Just a bit more detail.
RFC1191 addresses the fact that the maximum packet size is not the same for all devices and technologies. Thus, token ring networks permit very large packets (16K) but when throttled down to send over a phone line, the maximum packet size is likely to be 1.5K. Furthermore, "transparent" protocols like PPPoE (used by many DSL providers) or Virtual Private Networking grab a few more bytes out of each packet for their own flow control. Although most routers can fragment packets, that can result in a lot of overhead. If, for example, the originator assumes that packets will be 1500 bytes and the packets are sent thru a DSL provider that uses PPPOE, each 1500 byte packet will be converted to a 1492 byte packet and an 8 data byte plus many bytes of header packet. There would be many fewer packets to deal with if the originator knew the smallest packet size to be used in the path and just created packets that size or a bit smaller.
The old (pre-RFC1191) answer was to arbitrarily create 576 byte packets. The new answer is to determine the path MTU (Maximum Transmission Unit -- i.e. 'size') to each destination dynamically. This is done by sending a large ICMP (test) packet with the Do Not Fragment bit sent. Any router along the way that can not handle the packet is supposed to return an ICMP message saying that the packet is too big. The originator, then tries a smaller packet size and searches until it has found the largest packet size that can be used.
Since the path MTU could change at any time due to dynamic routing, systems using Path MTU Discovery need to set the Do Not Fragment flag on every message sent. That is supposed to ensure that when the path MTU changes (downward) a new maxium packet size is determined at the originator.

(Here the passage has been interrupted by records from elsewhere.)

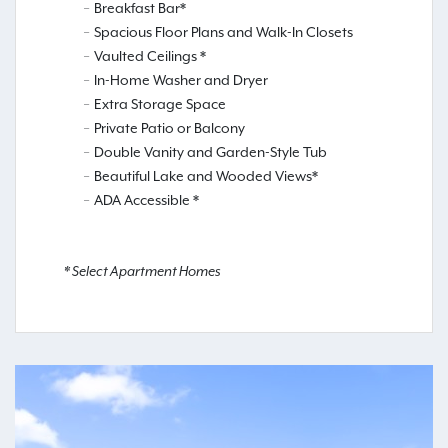
Breakfast Bar*
Spacious Floor Plans and Walk-In Closets
Vaulted Ceilings *
In-Home Washer and Dryer
Extra Storage Space
Private Patio or Balcony
Double Vanity and Garden-Style Tub
Beautiful Lake and Wooded Views*
ADA Accessible *
* Select Apartment Homes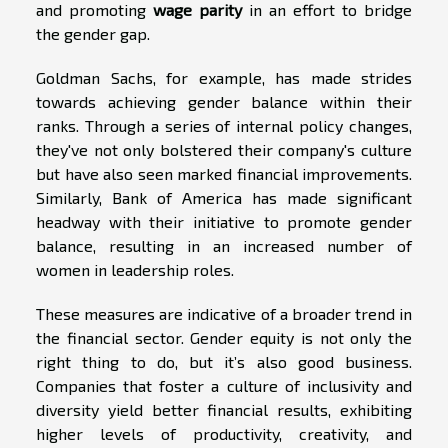
and promoting
wage parity
in an effort to bridge
the gender gap.
Goldman Sachs, for example, has made strides
towards achieving gender balance within their
ranks. Through a series of internal policy changes,
they've not only bolstered their company's culture
but have also seen marked financial improvements.
Similarly, Bank of America has made significant
headway with their initiative to promote gender
balance, resulting in an increased number of
women in leadership roles.
These measures are indicative of a broader trend in
the financial sector. Gender equity is not only the
right thing to do, but it’s also good business.
Companies that foster a culture of inclusivity and
diversity yield better financial results, exhibiting
higher levels of productivity, creativity, and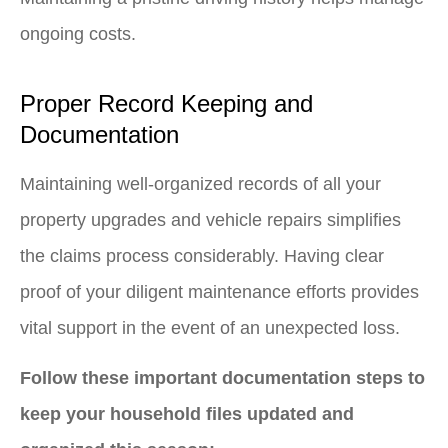
ongoing costs.
Proper Record Keeping and
Documentation
Maintaining well-organized records of all your
property upgrades and vehicle repairs simplifies
the claims process considerably. Having clear
proof of your diligent maintenance efforts provides
vital support in the event of an unexpected loss.
Follow these important documentation steps to
keep your household files updated and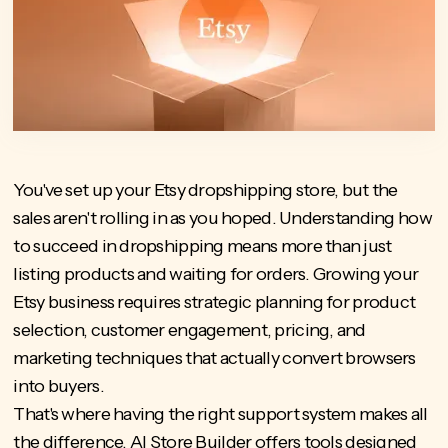
You've set up your Etsy dropshipping store, but the
sales aren't rolling in as you hoped. Understanding how
to succeed in dropshipping means more than just
listing products and waiting for orders. Growing your
Etsy business requires strategic planning for product
selection, customer engagement, pricing, and
marketing techniques that actually convert browsers
into buyers.
That's where having the right support system makes all
the difference.
AI Store Builder
offers tools designed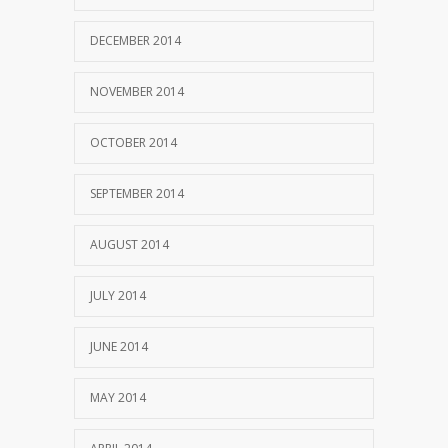
DECEMBER 2014
NOVEMBER 2014
OCTOBER 2014
SEPTEMBER 2014
AUGUST 2014
JULY 2014
JUNE 2014
MAY 2014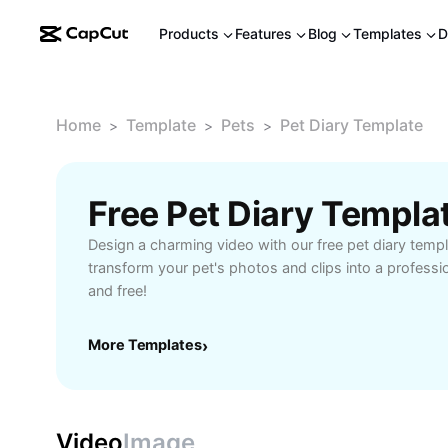
Products
Features
Blog
Templates
D
Home
Template
Pets
Pet Diary Template
>
>
>
Free Pet Diary Templa
Design a charming video with our free pet diary templa
transform your pet's photos and clips into a professi
and free!
More Templates
›
Video
Image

ICMP is an old and useful protocol. Mostly it is just used to test Internet connectivity. But any service open to the Internet is vulnerable to attack from the Internet. As a result, some system administartors turn ICMP off. One less thing to get them into trouble. That would probably be OK, were it not for the fact that ICMP is used by path MTU discovery. If ICMP is off at any router in the data path, packet size limitations at or 'beyond' that router will not be detected. Neither will the originator be informed that its data packets are being dropped beyond the non_ICMP capable node.
So, the result of combining RFC1191 and administrators shutting off ICMP is that there can be a size range where packets simply vanish into a black hole. This usually is not difficult to check for (although it may hard to fix). To check for black hole routing use the ping tool provided with all unixes and with Windows For Workgroups, Windows 9, and all NT based Windows. The syntax is different for Windows and Unix, and some older Unix pings can't be used because they do not allow the Do Not Fragment flag to be set. Anyway for Windows (where Ping is best run in an MSDOS window) the syntax is ping dest -f -l size, Where dest is the IP or URL of the destination and size is the packet size. For Unix, the syntax is ping dest -D -s size. The Version of ping shipped with Slackware 10.2 the '-D' flag seems to have morphed into '-M do'. '-M want' might be useful if you can figure out how to use it ... which I can't.

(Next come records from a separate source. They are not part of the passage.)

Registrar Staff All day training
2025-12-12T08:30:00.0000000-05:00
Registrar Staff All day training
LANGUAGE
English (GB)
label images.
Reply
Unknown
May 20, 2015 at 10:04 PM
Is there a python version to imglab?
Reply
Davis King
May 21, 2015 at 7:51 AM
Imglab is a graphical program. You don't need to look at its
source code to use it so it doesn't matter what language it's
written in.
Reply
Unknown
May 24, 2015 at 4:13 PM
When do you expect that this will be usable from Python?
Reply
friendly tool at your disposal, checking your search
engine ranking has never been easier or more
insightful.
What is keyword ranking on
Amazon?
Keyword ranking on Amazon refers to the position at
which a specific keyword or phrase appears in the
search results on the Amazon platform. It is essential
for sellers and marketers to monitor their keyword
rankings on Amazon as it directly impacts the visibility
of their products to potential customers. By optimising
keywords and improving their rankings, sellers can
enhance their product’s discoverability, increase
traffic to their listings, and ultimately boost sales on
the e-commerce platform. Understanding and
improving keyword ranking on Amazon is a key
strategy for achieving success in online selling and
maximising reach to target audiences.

The process is simply to send a large packet -- bigger than can be handled without fragmenting. 20000 bytes should be way bigger than can be handled. That should produce a message "Packet needs to be fragmented, but DF set" -- and smaller packets that should go through. Iterate until the largest packet that gets a response and the smallest that needs fragmentation are known. If there is a size range between these where messages simply time out, there is a blackhole problem for packet sizes that time out on that route (MSDOS/Windows will tell you about time outs. Linux won't, but when you hit ctrl-C, there will be a non-zero number of packets sent, 0 received.).

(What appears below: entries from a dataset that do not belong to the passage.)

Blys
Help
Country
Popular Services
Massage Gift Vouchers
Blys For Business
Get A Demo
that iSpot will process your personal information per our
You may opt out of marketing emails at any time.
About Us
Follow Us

Detecting such a problem is easy. Fixing it however ... Good Luck. The best bet would be to fix the offending router(s). This is likely not to be easy even if you control the device. If someone else controls the router, your chances of finding a support person who understands the problem, acknowledges that it is their problem, and can fix it are not especially good. You can try. Maybe you'll be lucky.
The next best choice turn off Path MTU detection and to manually set the MTU to a size that is known to be safe. In Unix, this might be as simple as feeding a parameter to ifconfig (I haven't tried it). In Windows, it requires tinkering with MTU settings in the Registry which is not especially fun in Windows 9 and is a lot less fun in NT. NT based windows has, in my (thankfully) limited experience, a ludicrous number of MTU related settings in the Registry. One easy trap to fall into is that NT defaults to using hex numeric values for MTU. Setting in decimal numbers without converting to hex will have VERY unsatisfactory results.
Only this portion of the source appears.